I feel, from my experience, lies with the lack of direction, the lack of discipline before the child becomes out of line, respect for education and teachers and respect for one another. they will always be scum bags but the system has let so many kids down who were bright but got caught up through liberalism. That's just my opinion.
No probs. What language you doing, if you don't mind me asking? And you get the damn Student Bar... cheap drinks all night!
Interestingly... trying to indentify potential trouble makers... I bet they won't watch all the rich people children... who often prove to be just as bad, because daddy is nice and influential and can get them out of allsorts.
having said that, despite my background, i'm at university now and hopefully next year will be a graduate with a degree behind me.
Yeah hope to see £1 a pint like I have done in Stoke on student night :yippe:
Yep. You don't have to be poor to be a trouble maker.
Good luck mate, enjoy it, you've worked for it.
Oh, yes, that is undoubtably an issue as well. The single parents are off at work, the child is alone - doing what it pleases with no-one to discipline it or instill values. Even the parents who stay at home, aren't allowed to smack a child anymore for fear of abuse charges, whilst real child abuse seems often ignored.
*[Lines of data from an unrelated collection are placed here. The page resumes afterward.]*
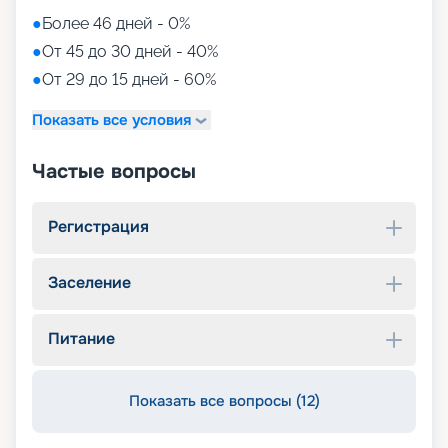
●
Более 46 дней - 0%
●
От 45 до 30 дней - 40%
●
От 29 до 15 дней - 60%
Показать все условия
Частые вопросы
Регистрация
Заселение
Питание
Показать все вопросы (12)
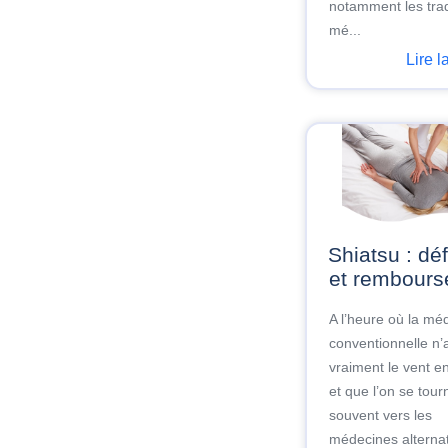
notamment les trad
mé...
Lire l
Shiatsu : définition
et rembour
A l’heure où la mé
conventionnelle n’
vraiment le vent e
et que l’on se tour
souvent vers les
médecines alternati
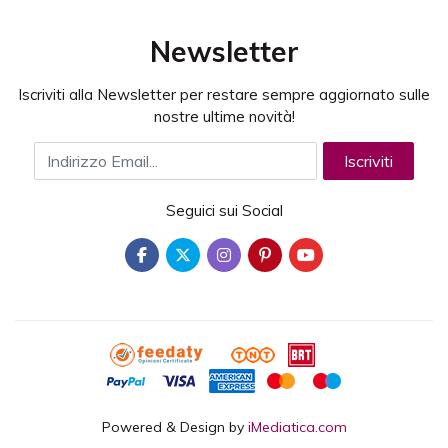
Newsletter
Iscriviti alla Newsletter per restare sempre aggiornato sulle
nostre ultime novità!
Indirizzo Email
Iscriviti
Seguici sui Social
Powered & Design by
iMediatica.com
Discipline is an issue that needs addressing. But it isn't the WHOLE issue. Plus the ever lax attitude to anti-social behaviour (What fucking good does an ASBO do? None at all).
Of course failure is a bad thing and it gets you nowhere. It also puts alot of pressure on people.
BUt for what you're saying you're spot on.
Again i agree with you again.
Although I do believe discipline is a big thing in a persons life it is not the only thing.
Life is hard, get used to it.
If you fail, try again.
i agree tho' anyhting you want is worth working for. even if that means a few attempts.